Sternenklar

1.9K 56 4
                                    

Erschöpft schulterte ich meine Tasche. Für eine AG war das Ganze echt anstrengend gewesen. Hinter mir hörte ich Gelächter. Ich brauchte mich nicht umzudrehen, um zu wissen, wer da lachte.
Das Lachen wir tief und rau und gehässig. Eindeutig Lucas.
Ein helles Lachen übertönte ihn. Unangenehm. Schrill. Ich wandte den Kopf und sah eine braunhaarige Schönheit neben Lucas stehen. Als ich sah, wie sie sich an ihn ranschmiss, kam mir beinahe das Mittagessen wieder hoch.
Die beiden passten perfekt zusammen. Schön, oberflächlich und überheblich. Und beide dumm.

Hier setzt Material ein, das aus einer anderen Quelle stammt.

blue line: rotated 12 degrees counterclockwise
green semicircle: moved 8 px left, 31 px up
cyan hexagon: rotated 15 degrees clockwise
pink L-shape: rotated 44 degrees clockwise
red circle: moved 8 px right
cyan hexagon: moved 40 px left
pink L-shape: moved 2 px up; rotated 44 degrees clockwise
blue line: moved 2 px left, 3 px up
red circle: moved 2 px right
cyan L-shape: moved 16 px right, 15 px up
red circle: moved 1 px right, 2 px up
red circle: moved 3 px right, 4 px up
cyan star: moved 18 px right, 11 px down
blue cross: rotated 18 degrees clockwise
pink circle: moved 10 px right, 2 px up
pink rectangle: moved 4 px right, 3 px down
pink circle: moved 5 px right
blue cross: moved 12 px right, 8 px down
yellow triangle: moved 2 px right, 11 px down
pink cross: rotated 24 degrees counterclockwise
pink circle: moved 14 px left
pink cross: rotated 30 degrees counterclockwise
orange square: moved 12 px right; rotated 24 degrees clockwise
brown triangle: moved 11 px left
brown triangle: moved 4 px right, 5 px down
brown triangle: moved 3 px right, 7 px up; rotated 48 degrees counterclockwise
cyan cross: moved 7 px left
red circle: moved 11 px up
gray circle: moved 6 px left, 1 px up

Kopfschüttelnd wandte ich den Kopf ab. Aus den Augenwinkeln sah ich noch, wie Lucas der Brünette die Zunge in den Hals steckte, bevor ich im Gebäude verschwand.

"Und wie wars?", fragte Cat sofort, als wir zusammen beim Abendessen saßen.

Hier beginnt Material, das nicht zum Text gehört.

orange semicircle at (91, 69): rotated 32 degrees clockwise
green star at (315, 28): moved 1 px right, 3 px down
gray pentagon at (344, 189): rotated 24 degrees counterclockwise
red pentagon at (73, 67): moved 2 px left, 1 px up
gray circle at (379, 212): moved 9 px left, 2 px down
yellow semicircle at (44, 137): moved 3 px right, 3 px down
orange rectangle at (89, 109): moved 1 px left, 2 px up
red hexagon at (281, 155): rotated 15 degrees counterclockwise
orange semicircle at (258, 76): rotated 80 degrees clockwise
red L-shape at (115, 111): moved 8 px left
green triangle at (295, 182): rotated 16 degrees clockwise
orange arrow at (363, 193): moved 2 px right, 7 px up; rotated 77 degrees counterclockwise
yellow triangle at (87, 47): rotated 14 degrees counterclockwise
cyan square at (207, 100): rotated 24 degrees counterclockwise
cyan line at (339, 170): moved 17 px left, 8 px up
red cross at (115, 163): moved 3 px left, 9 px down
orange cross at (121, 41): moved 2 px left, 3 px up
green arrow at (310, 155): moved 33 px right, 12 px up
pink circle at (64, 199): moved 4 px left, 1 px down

"Lucas hat mich fertig gemacht, aber sonst wars echt gut."
"Na super. Jetzt fühlt er sich dir völlig überlegen."
Da war ich mir nicht so sicher. In der Sporthalle schon, aber im reellen Leben hätte ich den Überraschungsmoment auf meiner Seite.

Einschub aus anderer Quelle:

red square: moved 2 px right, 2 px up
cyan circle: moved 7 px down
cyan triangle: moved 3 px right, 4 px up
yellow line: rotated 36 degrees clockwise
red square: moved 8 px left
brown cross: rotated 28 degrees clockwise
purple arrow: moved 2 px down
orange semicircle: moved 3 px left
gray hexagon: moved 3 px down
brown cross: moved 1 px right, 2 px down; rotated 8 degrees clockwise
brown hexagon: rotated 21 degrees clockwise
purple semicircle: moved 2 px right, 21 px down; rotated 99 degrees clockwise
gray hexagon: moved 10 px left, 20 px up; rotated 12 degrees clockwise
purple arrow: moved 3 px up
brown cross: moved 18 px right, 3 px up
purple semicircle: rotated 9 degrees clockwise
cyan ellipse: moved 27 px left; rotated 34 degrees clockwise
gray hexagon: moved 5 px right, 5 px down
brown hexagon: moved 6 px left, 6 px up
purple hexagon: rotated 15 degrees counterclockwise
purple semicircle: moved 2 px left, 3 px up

"Mal sehen", sagte ich also nur.
"Aber Herr Mattes ist super, oder?" Jen leitete das Gespräch übergangslos weiter.
"Ähm..."
"Ja ich weiß, sein Kinn ist etwas spitz, aber sonst?"
"Ähm", machte ich wieder.
"Ich meine, er ist doch schon irgendwie schnuckelig, findest du nicht?"
"Ääh..." Hilflos sah ich zu Cat, während Su sich vor Lachen verschluckte und heftig mit Husten anfing.
"Oh schaut mal, da kommt er gerade rein!" Jens Stimme überschlug sich vor Aufregung.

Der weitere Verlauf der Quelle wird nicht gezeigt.